▸ EXERCISE
Throughout the records below, find the lines with the string "Trundle" and give how many there are, nothing else.

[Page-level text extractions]

· · ·

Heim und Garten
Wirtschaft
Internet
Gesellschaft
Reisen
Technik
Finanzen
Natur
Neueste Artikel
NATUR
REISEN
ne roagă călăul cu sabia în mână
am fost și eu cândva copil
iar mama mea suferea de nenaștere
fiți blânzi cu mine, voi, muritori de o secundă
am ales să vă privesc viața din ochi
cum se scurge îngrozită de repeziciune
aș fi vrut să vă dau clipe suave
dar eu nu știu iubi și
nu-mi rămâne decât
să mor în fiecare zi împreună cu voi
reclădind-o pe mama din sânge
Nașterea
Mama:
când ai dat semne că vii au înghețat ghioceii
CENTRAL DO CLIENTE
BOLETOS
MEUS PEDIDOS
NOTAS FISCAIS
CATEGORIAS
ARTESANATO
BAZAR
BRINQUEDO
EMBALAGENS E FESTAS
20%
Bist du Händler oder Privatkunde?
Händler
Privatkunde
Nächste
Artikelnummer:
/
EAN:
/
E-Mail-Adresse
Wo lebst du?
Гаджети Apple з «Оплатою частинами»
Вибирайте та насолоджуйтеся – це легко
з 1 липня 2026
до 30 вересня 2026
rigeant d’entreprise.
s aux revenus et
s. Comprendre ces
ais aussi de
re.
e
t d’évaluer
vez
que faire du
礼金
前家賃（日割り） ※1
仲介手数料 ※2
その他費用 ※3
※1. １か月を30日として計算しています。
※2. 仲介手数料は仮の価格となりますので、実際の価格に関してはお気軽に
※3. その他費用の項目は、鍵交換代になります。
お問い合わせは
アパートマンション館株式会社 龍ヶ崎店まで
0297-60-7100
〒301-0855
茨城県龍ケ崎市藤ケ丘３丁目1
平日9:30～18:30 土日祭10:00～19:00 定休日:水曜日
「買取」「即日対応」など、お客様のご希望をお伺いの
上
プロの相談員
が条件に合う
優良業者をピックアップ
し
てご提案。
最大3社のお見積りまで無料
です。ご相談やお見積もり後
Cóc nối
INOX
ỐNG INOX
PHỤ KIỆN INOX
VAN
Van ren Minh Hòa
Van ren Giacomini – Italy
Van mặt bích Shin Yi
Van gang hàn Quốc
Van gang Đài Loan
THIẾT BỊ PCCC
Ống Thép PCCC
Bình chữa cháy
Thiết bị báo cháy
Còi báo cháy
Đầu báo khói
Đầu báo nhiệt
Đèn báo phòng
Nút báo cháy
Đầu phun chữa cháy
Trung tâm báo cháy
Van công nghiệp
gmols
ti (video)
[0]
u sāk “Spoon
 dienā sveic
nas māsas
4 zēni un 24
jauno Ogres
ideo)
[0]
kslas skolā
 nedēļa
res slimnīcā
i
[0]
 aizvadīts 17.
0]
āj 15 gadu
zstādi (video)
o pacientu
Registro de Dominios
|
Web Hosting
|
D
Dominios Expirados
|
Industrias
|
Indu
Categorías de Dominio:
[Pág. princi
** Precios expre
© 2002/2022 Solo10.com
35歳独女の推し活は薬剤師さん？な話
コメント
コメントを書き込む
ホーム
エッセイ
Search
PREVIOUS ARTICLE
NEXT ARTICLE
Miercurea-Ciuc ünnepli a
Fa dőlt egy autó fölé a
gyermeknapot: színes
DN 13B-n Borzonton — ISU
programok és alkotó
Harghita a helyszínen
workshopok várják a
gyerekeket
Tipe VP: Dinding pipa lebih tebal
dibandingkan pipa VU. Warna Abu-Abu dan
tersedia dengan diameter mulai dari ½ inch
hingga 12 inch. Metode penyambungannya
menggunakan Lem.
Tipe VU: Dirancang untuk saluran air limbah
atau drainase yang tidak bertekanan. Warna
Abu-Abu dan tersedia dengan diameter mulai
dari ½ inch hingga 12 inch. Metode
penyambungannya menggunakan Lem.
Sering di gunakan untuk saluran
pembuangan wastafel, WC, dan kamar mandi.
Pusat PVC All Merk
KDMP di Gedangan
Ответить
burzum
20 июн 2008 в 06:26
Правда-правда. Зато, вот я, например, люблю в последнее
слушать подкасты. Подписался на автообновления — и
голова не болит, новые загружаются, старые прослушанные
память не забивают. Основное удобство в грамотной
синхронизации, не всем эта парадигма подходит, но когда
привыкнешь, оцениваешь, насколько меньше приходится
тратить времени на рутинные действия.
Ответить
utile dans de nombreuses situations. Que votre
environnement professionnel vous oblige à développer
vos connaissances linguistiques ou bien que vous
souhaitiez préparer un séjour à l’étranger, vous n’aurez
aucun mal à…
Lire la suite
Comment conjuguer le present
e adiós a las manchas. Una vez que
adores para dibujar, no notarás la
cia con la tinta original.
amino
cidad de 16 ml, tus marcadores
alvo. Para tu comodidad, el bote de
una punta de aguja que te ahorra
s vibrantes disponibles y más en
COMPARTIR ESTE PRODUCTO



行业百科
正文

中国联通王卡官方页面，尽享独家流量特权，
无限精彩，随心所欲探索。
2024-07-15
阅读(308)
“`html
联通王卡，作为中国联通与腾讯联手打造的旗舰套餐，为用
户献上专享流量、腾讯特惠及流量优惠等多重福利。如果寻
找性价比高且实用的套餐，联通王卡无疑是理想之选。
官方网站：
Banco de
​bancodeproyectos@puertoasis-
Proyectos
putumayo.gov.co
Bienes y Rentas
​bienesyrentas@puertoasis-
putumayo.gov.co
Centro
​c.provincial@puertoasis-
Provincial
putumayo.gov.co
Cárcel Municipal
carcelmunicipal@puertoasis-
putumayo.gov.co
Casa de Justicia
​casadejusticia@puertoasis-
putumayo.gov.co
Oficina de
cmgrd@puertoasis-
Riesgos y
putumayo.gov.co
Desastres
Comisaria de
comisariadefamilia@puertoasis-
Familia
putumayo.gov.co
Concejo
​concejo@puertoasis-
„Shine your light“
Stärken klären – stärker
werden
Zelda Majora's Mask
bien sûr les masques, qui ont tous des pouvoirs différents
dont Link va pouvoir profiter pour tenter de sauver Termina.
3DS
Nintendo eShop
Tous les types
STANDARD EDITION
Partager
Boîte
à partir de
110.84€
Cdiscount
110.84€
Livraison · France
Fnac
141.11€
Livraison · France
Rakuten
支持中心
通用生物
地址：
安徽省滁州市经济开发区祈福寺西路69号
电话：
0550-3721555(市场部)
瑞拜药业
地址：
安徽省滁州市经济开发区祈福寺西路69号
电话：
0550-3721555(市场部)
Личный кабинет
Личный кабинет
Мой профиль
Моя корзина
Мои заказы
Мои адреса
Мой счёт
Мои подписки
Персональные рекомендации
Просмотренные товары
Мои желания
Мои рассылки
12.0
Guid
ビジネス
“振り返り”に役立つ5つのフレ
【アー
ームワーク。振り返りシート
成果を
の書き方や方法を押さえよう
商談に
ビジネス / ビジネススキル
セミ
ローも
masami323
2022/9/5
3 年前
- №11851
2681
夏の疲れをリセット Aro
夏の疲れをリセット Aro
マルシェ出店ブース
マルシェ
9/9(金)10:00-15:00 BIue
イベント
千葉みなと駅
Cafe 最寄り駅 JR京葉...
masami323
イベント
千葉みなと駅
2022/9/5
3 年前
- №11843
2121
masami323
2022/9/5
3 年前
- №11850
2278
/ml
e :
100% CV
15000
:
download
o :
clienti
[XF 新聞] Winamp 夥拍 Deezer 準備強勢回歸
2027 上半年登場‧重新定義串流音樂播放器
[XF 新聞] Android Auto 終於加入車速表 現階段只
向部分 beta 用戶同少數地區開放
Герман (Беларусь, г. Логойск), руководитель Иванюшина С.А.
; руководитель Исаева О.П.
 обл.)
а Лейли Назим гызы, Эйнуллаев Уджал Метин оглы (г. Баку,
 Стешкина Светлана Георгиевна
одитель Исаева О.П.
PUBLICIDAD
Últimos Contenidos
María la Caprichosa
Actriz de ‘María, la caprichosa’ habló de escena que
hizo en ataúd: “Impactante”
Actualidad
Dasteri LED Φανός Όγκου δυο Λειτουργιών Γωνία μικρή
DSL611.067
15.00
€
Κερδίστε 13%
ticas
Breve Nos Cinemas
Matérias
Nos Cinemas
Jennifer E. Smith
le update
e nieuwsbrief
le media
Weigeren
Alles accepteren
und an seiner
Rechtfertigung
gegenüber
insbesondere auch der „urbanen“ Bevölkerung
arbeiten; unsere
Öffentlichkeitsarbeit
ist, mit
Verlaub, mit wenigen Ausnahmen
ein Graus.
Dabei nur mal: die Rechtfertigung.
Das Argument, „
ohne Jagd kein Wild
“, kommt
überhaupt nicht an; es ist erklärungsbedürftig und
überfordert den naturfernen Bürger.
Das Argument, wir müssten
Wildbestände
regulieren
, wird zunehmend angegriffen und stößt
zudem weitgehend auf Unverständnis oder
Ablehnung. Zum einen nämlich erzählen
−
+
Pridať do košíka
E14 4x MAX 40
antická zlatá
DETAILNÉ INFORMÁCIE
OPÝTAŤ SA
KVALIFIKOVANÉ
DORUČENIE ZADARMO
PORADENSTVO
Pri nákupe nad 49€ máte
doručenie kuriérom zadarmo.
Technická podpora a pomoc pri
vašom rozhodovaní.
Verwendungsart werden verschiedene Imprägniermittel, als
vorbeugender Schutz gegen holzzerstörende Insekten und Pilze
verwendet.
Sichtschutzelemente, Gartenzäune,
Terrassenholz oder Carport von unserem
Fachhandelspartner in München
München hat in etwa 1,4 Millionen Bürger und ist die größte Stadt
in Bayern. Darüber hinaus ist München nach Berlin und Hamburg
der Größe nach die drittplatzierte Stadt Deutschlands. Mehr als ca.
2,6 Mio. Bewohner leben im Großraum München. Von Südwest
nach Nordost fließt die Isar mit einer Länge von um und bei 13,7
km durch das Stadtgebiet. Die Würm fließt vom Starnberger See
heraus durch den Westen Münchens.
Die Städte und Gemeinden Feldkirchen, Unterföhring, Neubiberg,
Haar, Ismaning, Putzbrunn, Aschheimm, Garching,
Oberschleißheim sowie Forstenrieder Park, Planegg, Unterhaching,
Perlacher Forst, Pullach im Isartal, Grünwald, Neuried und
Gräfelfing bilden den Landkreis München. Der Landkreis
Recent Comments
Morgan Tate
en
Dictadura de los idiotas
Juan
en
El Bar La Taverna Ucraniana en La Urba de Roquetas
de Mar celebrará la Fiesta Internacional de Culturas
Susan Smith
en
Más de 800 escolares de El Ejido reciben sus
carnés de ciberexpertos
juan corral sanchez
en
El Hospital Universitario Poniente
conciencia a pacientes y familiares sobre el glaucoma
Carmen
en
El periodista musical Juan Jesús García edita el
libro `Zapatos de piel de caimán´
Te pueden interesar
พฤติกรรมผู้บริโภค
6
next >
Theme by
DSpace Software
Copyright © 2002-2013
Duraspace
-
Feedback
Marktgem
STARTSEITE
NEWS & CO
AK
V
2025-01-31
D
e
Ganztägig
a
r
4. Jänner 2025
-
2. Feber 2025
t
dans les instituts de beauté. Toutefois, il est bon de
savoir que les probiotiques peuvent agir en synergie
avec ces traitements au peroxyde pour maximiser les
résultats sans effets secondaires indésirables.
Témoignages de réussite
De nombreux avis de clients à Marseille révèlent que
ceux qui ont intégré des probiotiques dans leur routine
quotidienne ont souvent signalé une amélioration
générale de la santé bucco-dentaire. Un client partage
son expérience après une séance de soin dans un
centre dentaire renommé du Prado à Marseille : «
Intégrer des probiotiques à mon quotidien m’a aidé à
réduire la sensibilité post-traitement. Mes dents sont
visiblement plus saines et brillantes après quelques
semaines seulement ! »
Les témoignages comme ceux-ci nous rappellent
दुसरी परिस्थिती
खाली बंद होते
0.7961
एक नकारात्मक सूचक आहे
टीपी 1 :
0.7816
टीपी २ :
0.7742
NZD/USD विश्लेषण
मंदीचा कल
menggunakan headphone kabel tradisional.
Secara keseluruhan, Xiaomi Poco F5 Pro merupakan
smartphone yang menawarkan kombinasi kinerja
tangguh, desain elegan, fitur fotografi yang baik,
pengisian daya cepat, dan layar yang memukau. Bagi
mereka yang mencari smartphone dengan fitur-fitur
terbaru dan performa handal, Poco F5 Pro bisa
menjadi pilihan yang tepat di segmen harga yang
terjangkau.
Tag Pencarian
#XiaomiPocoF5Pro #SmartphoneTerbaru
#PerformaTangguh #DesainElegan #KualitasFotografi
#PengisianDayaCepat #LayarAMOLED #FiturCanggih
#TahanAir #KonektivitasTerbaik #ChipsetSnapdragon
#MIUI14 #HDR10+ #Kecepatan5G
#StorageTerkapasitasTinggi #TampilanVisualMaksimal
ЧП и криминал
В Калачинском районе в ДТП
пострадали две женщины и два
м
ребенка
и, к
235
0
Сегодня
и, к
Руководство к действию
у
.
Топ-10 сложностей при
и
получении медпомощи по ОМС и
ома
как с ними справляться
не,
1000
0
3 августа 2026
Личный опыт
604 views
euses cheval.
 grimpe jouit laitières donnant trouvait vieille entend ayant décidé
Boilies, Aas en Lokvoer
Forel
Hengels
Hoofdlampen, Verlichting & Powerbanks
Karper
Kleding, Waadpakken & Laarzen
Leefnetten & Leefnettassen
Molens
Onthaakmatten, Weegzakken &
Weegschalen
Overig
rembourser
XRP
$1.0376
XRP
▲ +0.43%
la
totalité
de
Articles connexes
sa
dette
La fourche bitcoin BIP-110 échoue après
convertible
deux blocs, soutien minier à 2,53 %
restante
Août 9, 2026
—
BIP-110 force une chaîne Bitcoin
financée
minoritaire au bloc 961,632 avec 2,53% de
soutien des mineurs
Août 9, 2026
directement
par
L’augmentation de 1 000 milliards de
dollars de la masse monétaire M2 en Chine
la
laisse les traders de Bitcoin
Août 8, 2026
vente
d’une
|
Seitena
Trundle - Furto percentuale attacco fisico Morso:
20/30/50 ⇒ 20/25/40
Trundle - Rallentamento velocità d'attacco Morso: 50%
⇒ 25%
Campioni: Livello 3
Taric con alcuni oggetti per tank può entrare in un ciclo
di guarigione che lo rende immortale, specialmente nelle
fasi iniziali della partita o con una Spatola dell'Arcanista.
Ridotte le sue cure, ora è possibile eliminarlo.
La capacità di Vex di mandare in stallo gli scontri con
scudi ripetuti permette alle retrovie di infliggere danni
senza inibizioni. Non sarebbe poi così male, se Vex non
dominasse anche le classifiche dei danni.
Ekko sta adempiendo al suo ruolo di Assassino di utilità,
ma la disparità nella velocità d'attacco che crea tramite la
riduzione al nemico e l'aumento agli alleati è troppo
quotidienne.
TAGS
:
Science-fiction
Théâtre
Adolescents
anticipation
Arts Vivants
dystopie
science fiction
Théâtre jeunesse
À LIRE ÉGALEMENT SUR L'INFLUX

· · ·

▸ COMPLETED TASK
2